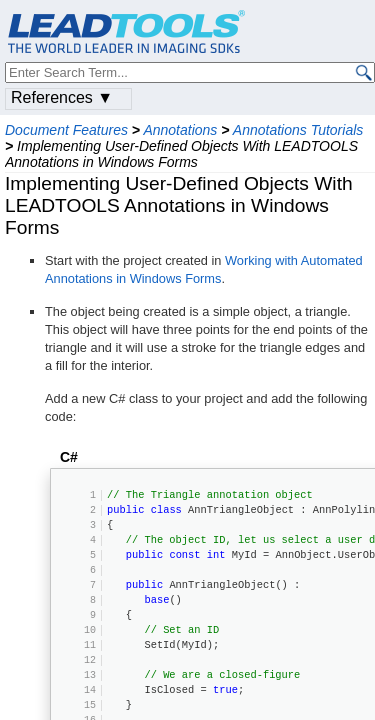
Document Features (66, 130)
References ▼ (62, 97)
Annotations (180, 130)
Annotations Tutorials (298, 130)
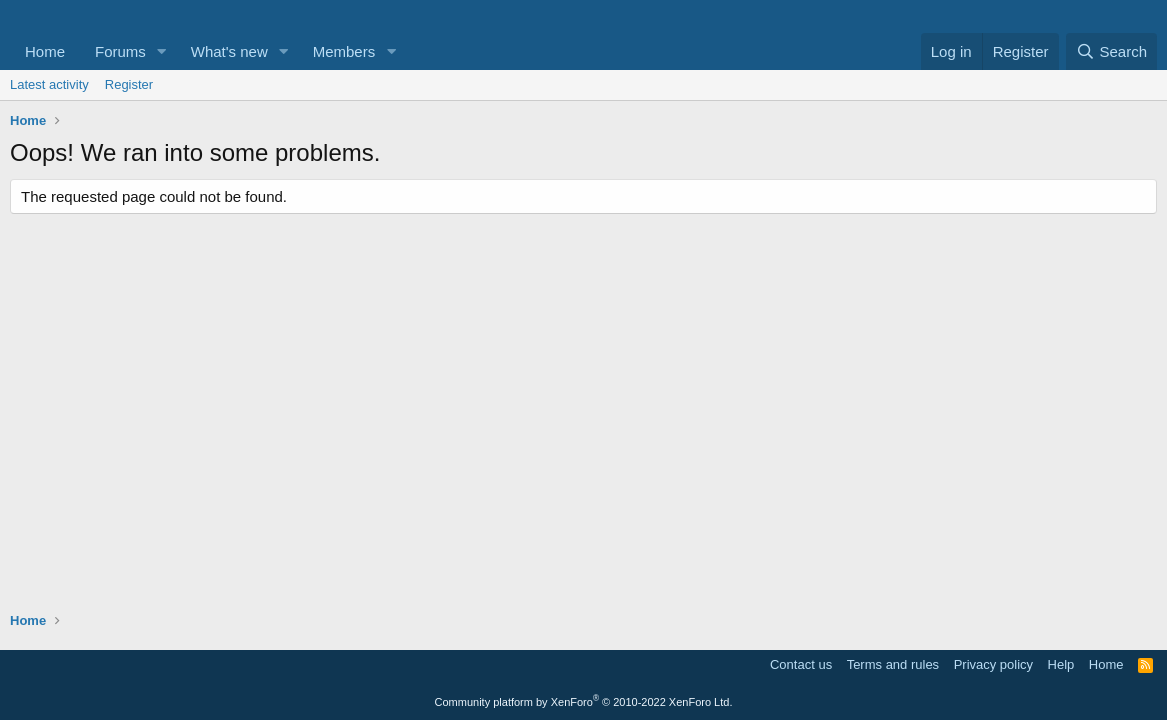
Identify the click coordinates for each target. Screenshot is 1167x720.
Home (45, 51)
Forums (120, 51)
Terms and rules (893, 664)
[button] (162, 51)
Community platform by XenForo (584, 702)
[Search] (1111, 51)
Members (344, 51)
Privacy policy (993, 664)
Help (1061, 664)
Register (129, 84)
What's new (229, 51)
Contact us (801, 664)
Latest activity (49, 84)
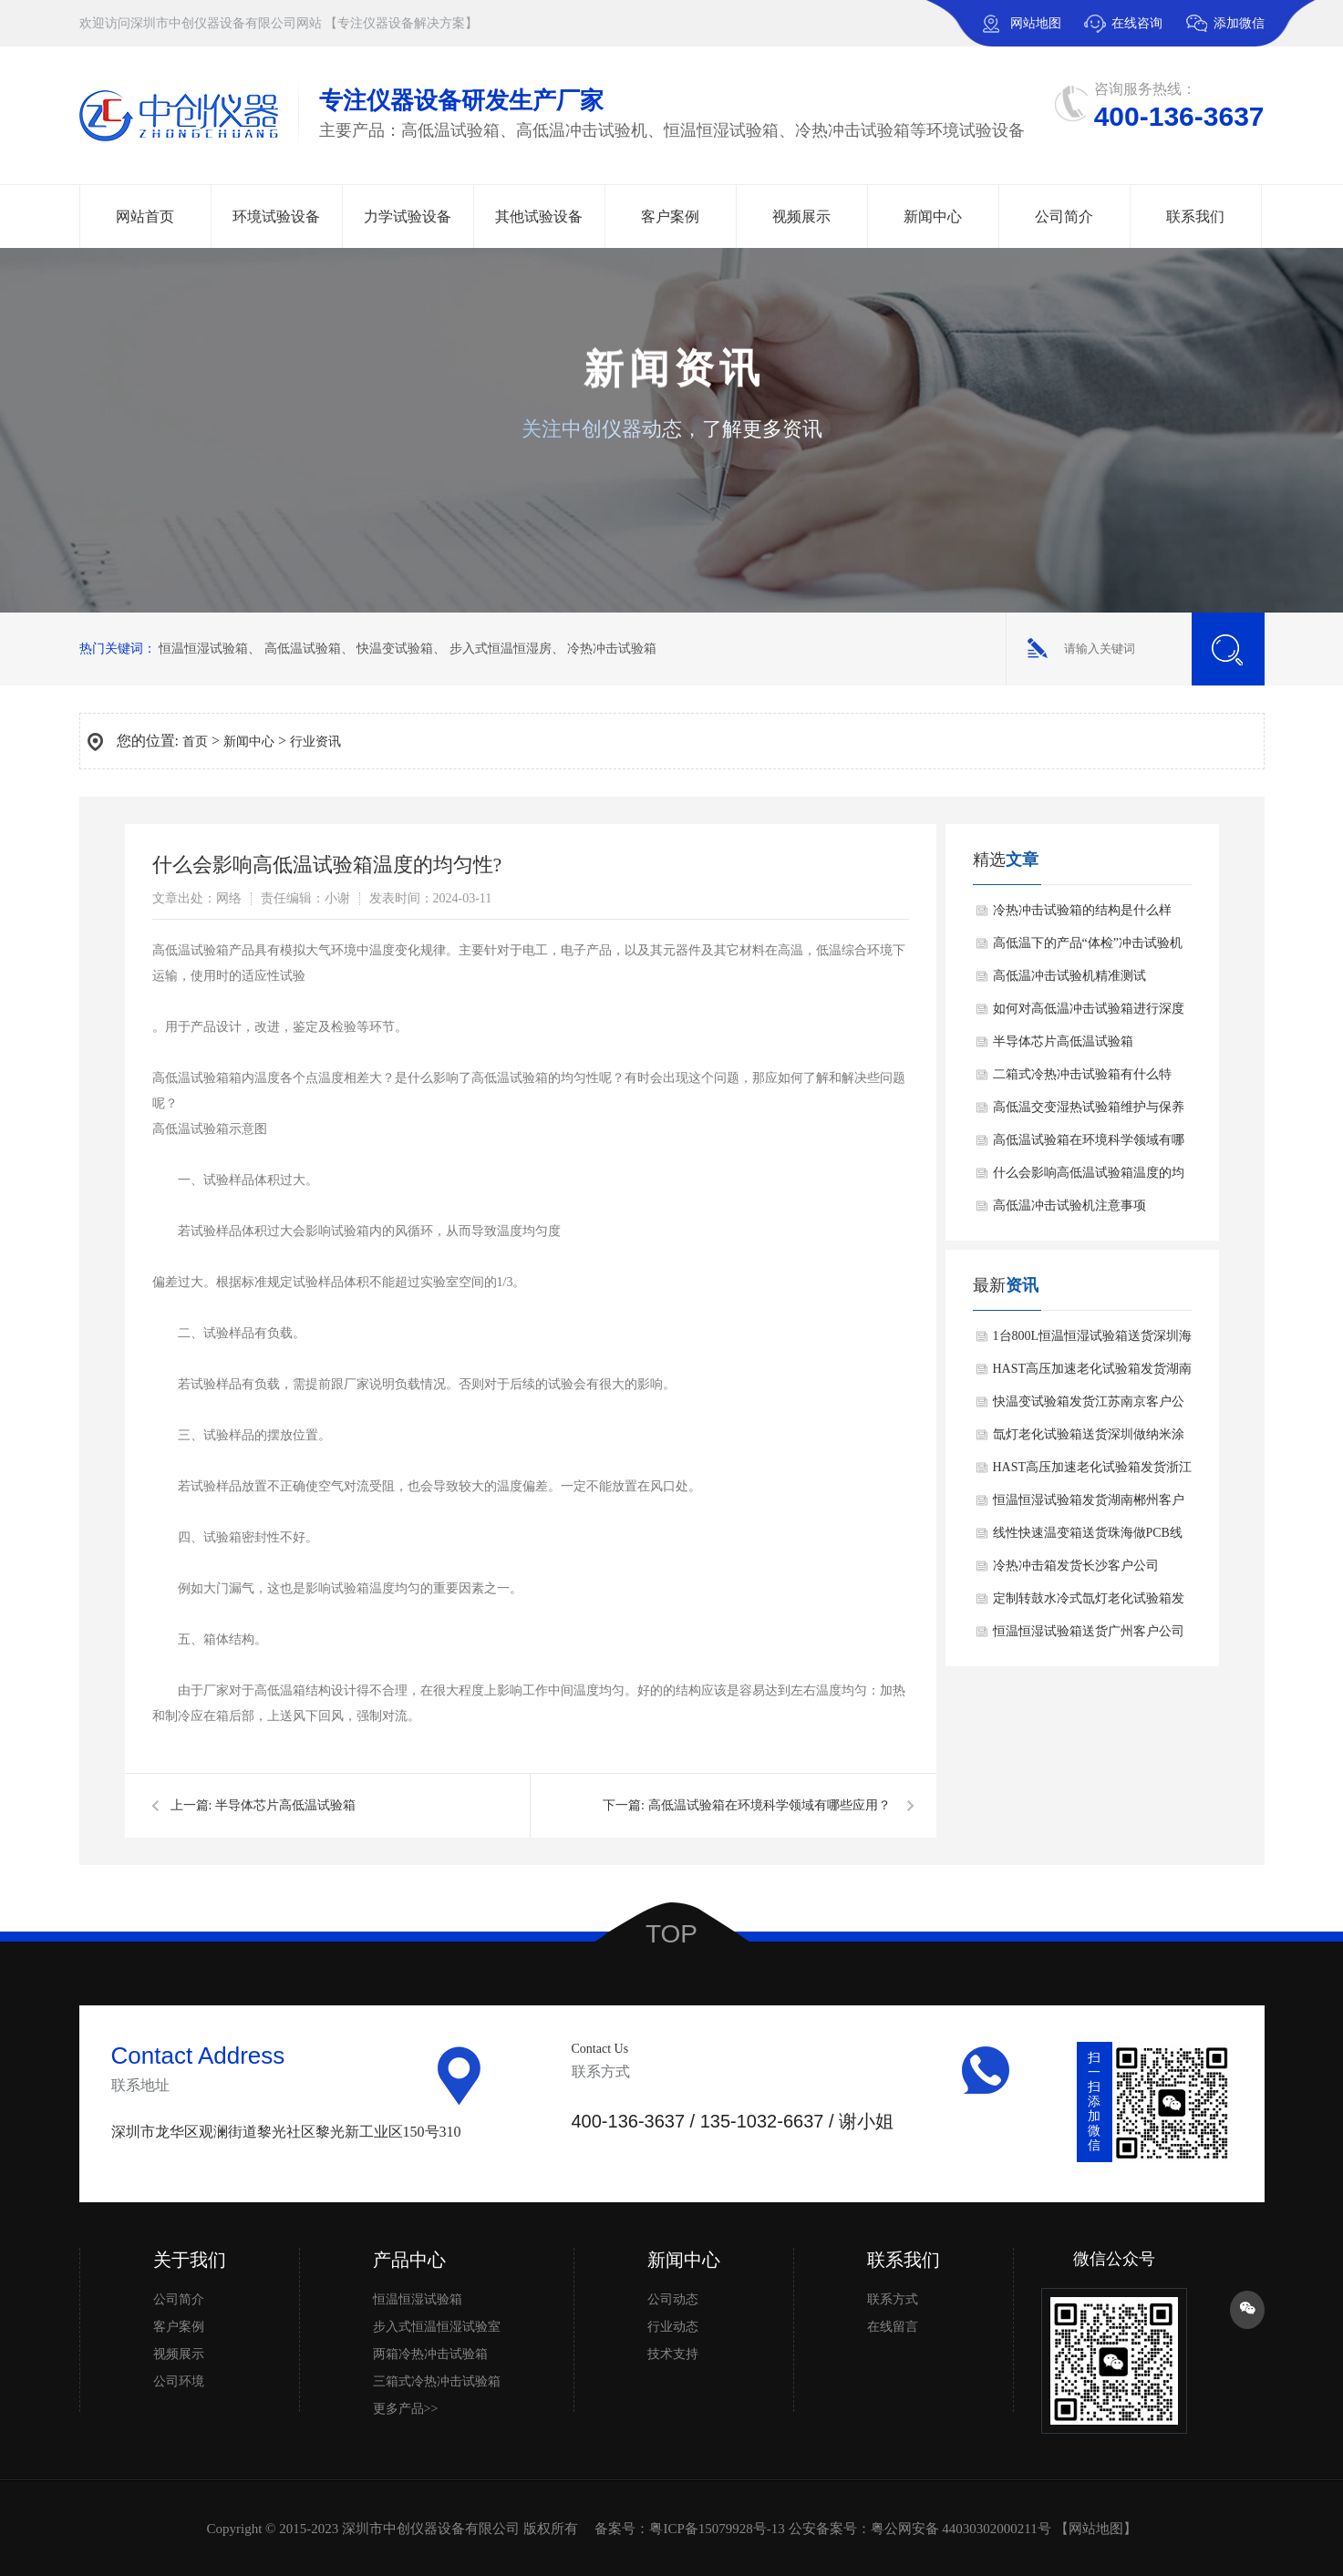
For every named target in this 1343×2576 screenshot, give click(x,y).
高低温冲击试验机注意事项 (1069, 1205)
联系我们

○ ○ ○ ○ ○

» DESCRIPTION OF THE TASK: Leave the pictures aside and print exactly, and only, the lines from the one with "Privacy policy (993, 664)" through the end of the data, both included.

» TASK SOLUTION:
Privacy policy (993, 664)
Help (1061, 664)
Register (129, 84)
What's new (229, 51)
Contact us (801, 664)
Latest activity (49, 84)
For every named target in this 1343×2576 screenshot, give click(x,y).
高低温冲击试验机注意事项 (1069, 1205)
联系我们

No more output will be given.